EXERCISE
When you reach the line containing "Вы можете забрать этот товар из нашего" in the entries below, repeat it and each line after it exactly until the entries end.

Page images and extracted text:
- Opening Delimiter -
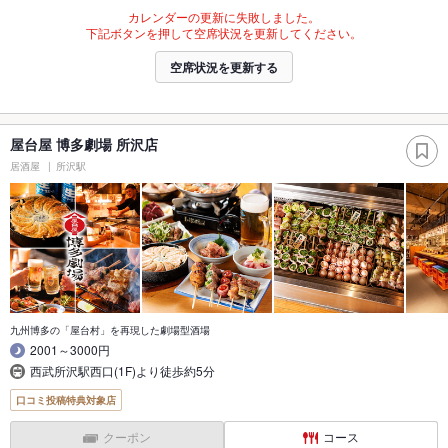
カレンダーの更新に失敗しました。
下記ボタンを押して空席状況を更新してください。
空席状況を更新する
屋台屋 博多劇場 所沢店
居酒屋
所沢駅
九州博多の「屋台村」を再現した劇場型酒場
2001～3000円
西武所沢駅西口(1F)より徒歩約5分
口コミ投稿特典対象店
クーポン
コース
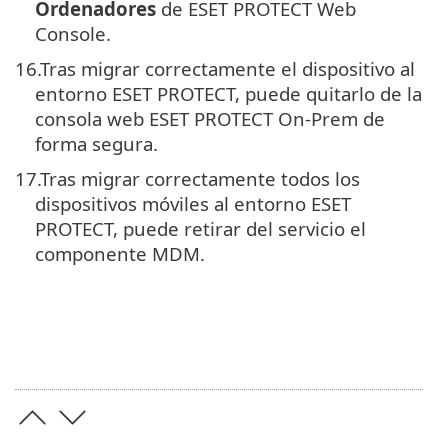
Ordenadores
de ESET PROTECT Web
Console.
16.
Tras migrar correctamente el dispositivo al
entorno ESET PROTECT, puede quitarlo de la
consola web ESET PROTECT On-Prem de
forma segura.
17.
Tras migrar correctamente todos los
dispositivos móviles al entorno ESET
PROTECT, puede retirar del servicio el
componente MDM.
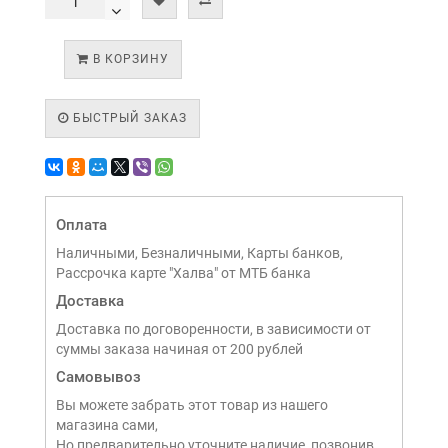
В КОРЗИНУ
БЫСТРЫЙ ЗАКАЗ
Оплата
Наличными, Безналичными, Карты банков,
Рассрочка карте "Халва" от МТБ банка
Доставка
Доставка по договоренности, в зависимости от
суммы заказа начиная от 200 рублей
Самовывоз
Вы можете забрать этот товар из нашего
магазина сами,
Но предварительно уточните наличие, позвонив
- Closing Delimiter -
TASK ANSWER
Вы можете забрать этот товар из нашего
магазина сами,
Но предварительно уточните наличие, позвонив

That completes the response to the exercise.